Task data Block Start

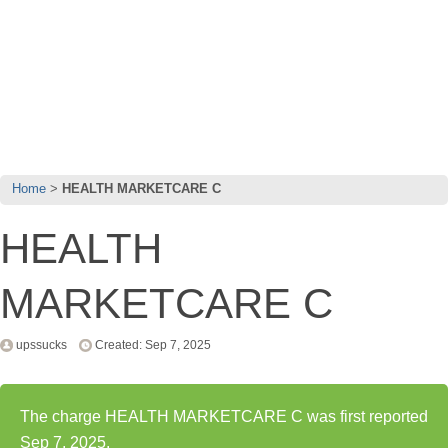
Home
HEALTH MARKETCARE C
HEALTH
MARKETCARE C
upssucks
Created: Sep 7, 2025
The charge HEALTH MARKETCARE C was first reported
Sep 7, 2025.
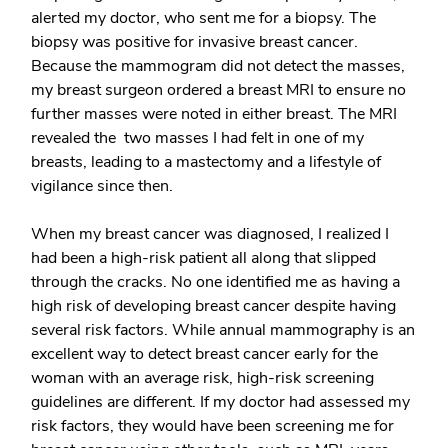
alerted my doctor, who sent me for a biopsy. The
biopsy was positive for invasive breast cancer.
Because the mammogram did not detect the masses,
my breast surgeon ordered a breast MRI to ensure no
further masses were noted in either breast. The MRI
revealed the two masses I had felt in one of my
breasts, leading to a mastectomy and a lifestyle of
vigilance since then.
When my breast cancer was diagnosed, I realized I
had been a high-risk patient all along that slipped
through the cracks. No one identified me as having a
high risk of developing breast cancer despite having
several risk factors. While annual mammography is an
excellent way to detect breast cancer early for the
woman with an average risk, high-risk screening
guidelines are different. If my doctor had assessed my
risk factors, they would have been screening me for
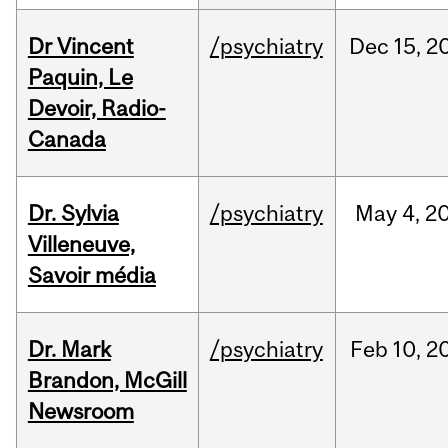
Dr Vincent
/psychiatry
Dec
15,
2
Paquin, Le
Devoir, Radio-
Canada
Dr. Sylvia
/psychiatry
May
4,
2
Villeneuve,
Savoir média
Dr. Mark
/psychiatry
Feb
10,
2
Brandon, McGill
Newsroom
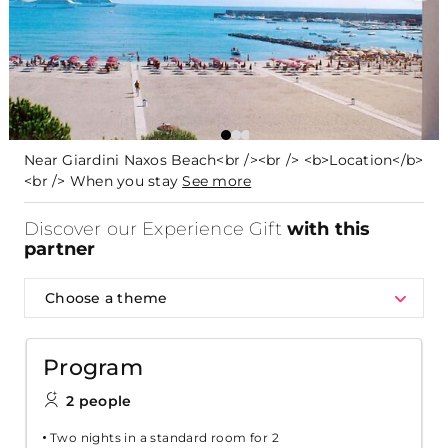
Near Giardini Naxos Beach<br /><br /> <b>Location</b>
<br /> When you stay
See more
Discover our Experience Gift
with this
partner
Choose a theme
Program
2 people
Two nights in a standard room for 2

Task data Block End

■ Task directions: Which lines of the listing contain the string "high"? Copy each of them.

■ Answer section:
had been a high-risk patient all along that slipped
high risk of developing breast cancer despite having
woman with an average risk, high-risk screening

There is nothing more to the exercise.